> WORK REQUEST
Copy nothing but the lines below, from the one with "bénéfice net à" through the one with "pour comprendre les dynamiques de", exactly as written; no pictures should appear.

> RECORDS FOR THIS TASK
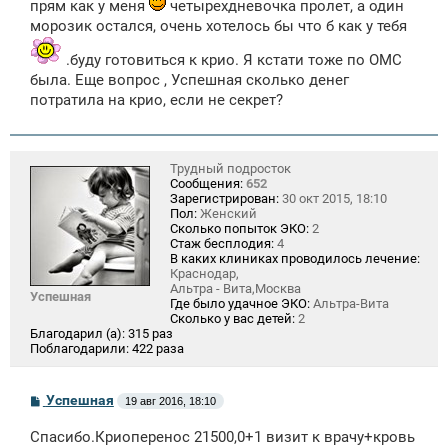
прям как у меня
четырехдневочка пролет, а один
морозик остался, очень хотелось бы что б как у тебя
.буду готовиться к крио. Я кстати тоже по ОМС
была. Еще вопрос , Успешная сколько денег
потратила на крио, если не секрет?
Трудный подросток
Сообщения:
652
Зарегистрирован:
30 окт 2015, 18:10
Пол:
Женский
Сколько попыток ЭКО:
2
Стаж бесплодия:
4
В каких клиниках проводилось лечение:
Краснодар,
Альтра - Вита,Москва
Успешная
Где было удачное ЭКО:
Альтра-Вита
Сколько у вас детей:
2
Благодарил (а):
315 раз
Поблагодарили:
422 раза
С
Успешная
19 авг 2016, 18:10
о
о
Спасибо.Криоперенос 21500,0+1 визит к врачу+кровь
б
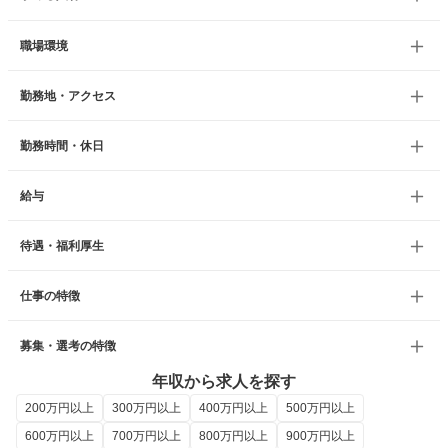
職場環境
勤務地・アクセス
勤務時間・休日
給与
待遇・福利厚生
仕事の特徴
募集・選考の特徴
年収から求人を探す
200万円以上
300万円以上
400万円以上
500万円以上
600万円以上
700万円以上
800万円以上
900万円以上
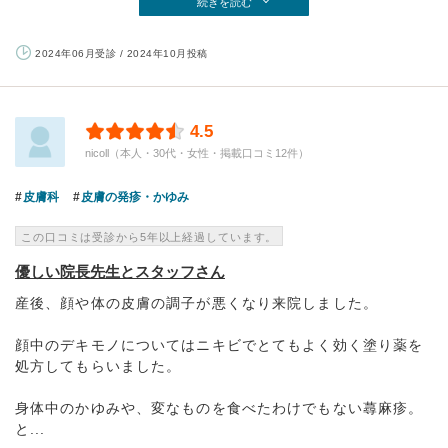
続きを読む
2024年06月受診 / 2024年10月投稿
4.5
nicoll（本人・30代・女性・掲載口コミ12件）
皮膚科
皮膚の発疹・かゆみ
この口コミは受診から5年以上経過しています。
優しい院長先生とスタッフさん
産後、顔や体の皮膚の調子が悪くなり来院しました。
顔中のデキモノについてはニキビでとてもよく効く塗り薬を
処方してもらいました。
身体中のかゆみや、変なものを食べたわけでもない蕁麻疹。
と...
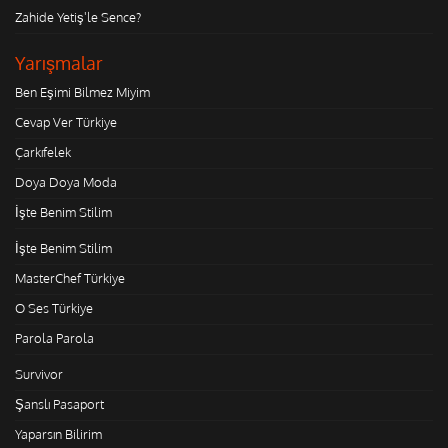
Zahide Yetiş'le Sence?
Yarışmalar
Ben Eşimi Bilmez Miyim
Cevap Ver Türkiye
Çarkıfelek
Doya Doya Moda
İşte Benim Stilim
İşte Benim Stilim
MasterChef Türkiye
O Ses Türkiye
Parola Parola
Survivor
Şanslı Pasaport
Yaparsın Bilirim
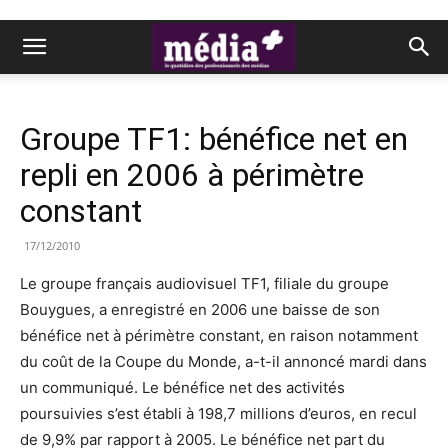
Groupe TF1: bénéfice net en
repli en 2006 à périmètre
constant
17/12/2010
Le groupe français audiovisuel TF1, filiale du groupe
Bouygues, a enregistré en 2006 une baisse de son
bénéfice net à périmètre constant, en raison notamment
du coût de la Coupe du Monde, a-t-il annoncé mardi dans
un communiqué. Le bénéfice net des activités
poursuivies s’est établi à 198,7 millions d’euros, en recul
de 9,9% par rapport à 2005. Le bénéfice net part du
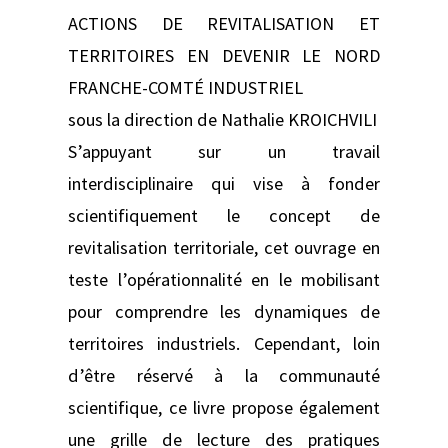
ACTIONS DE REVITALISATION ET
TERRITOIRES EN DEVENIR LE NORD
FRANCHE-COMTÉ INDUSTRIEL
sous la direction de Nathalie KROICHVILI
S’appuyant sur un travail
interdisciplinaire qui vise à fonder
scientifiquement le concept de
revitalisation territoriale, cet ouvrage en
teste l’opérationnalité en le mobilisant
pour comprendre les dynamiques de
territoires industriels. Cependant, loin
d’être réservé à la communauté
scientifique, ce livre propose également
une grille de lecture des pratiques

> ANSWER AREA
bénéfice net à périmètre constant, en raison notamment
du coût de la Coupe du Monde, a-t-il annoncé mardi dans
un communiqué. Le bénéfice net des activités
poursuivies s’est établi à 198,7 millions d’euros, en recul
de 9,9% par rapport à 2005. Le bénéfice net part du
ACTIONS DE REVITALISATION ET
TERRITOIRES EN DEVENIR LE NORD
FRANCHE-COMTÉ INDUSTRIEL
sous la direction de Nathalie KROICHVILI
S’appuyant sur un travail
interdisciplinaire qui vise à fonder
scientifiquement le concept de
revitalisation territoriale, cet ouvrage en
teste l’opérationnalité en le mobilisant
pour comprendre les dynamiques de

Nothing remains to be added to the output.